In further examples we disable calculator cache for consistency.

Multiple Dimension in Rows: Focused Agg Efficiency

What happens if we put 2 dimensions in the rows? Lets say we have 4 combinations of level 0 members in rows:

If only one combination gets updated, say Dim1_111->Dim2_112 we would still need to calculate only 15 cells. Although layout of the form has changed, nothing changed from calculation requirements perspective. Those are the same cells from the previous example.

But since our aggregation needs to take care of 2 dimensions brought into rows, our script is based on descendant and ancestors of Dim1_11 and Dim2_11. This is how it looks like:

/*---Script BR002---*/

FIX(@RELATIVE("DIM2_11",0))

@IDESCENDANTS("DIM1_11");

@ANCESTORS("DIM1_11");

ENDFIX

FIX(@IDESCENDANTS("DIM1_11"), @ANCESTORS("DIM1_11"))

@IDESCENDANTS("DIM2_11");

@ANCESTORS("DIM2_11");

ENDFIX

And this is the output:

Output from Script BR002

Calculating [ Dim1(Dim1_111,Dim1_112,Dim1_11,Dim1_1,Dim1)] with fixed members [Dim2(Dim2_111, Dim2_112)].

Executing Block - [Dim1_11], [Dim2_111], [Working], [BUDGET], [FY14].

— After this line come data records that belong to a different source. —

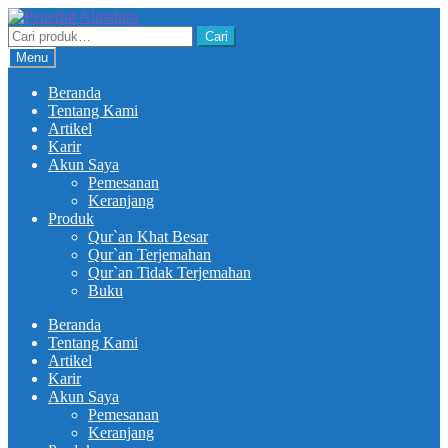
Skip
Skip
to
to
Pencarian
Cari
navigation
content
untuk:
Menu
Beranda
Tentang Kami
Artikel
Karir
Akun Saya
Pemesanan
Keranjang
Produk
Qur`an Khat Besar
Qur`an Terjemahan
Qur`an Tidak Terjemahan
Buku
Beranda
Tentang Kami
Artikel
Karir
Akun Saya
Pemesanan
Keranjang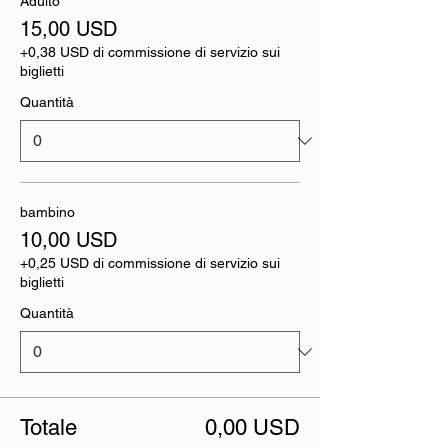
Adulto
15,00 USD
+0,38 USD di commissione di servizio sui
biglietti
Quantità
bambino
10,00 USD
+0,25 USD di commissione di servizio sui
biglietti
Quantità
Totale
0,00 USD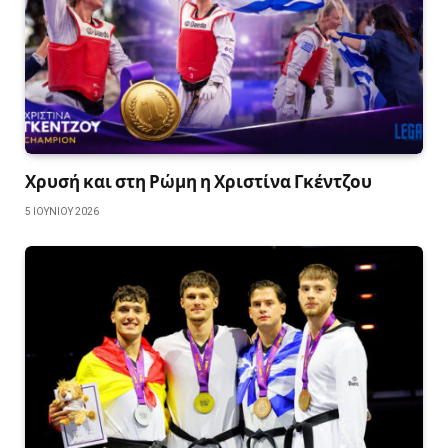
Χρυσή και στη Ρώμη η Χριστίνα Γκέντζου
5 ΙΟΥΝΊΟΥ 2026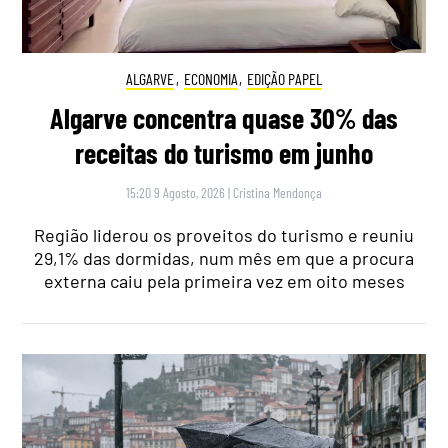
ALGARVE
,
ECONOMIA
,
EDIÇÃO PAPEL
Algarve concentra quase 30% das
receitas do turismo em junho
15:20 9 Agosto, 2026
|
Cristina Mendonça
Região liderou os proveitos do turismo e reuniu
29,1% das dormidas, num mês em que a procura
externa caiu pela primeira vez em oito meses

Executing Block - [Dim1_1], [Dim2_111], [Working], [BUDGET], [FY14].

Executing Block - [Dim1], [Dim2_111], [Working], [BUDGET], [FY14].

Executing Block - [Dim1_11], [Dim2_112], [Working], [BUDGET], [FY14].

Executing Block - [Dim1_1], [Dim2_112], [Working], [BUDGET], [FY14].

Executing Block - [Dim1], [Dim2_112], [Working], [BUDGET], [FY14].

Sparse Calculations: [6.0000e+00] Writes and [1.6000e+01] Reads

Calculating [ Dim2(Dim2_111,Dim2_112,Dim2_11,Dim2_1,Dim2)] with fixed members [Dim1(Dim1_111, Dim1_112, Dim1_11, Dim1_1, Dim1)].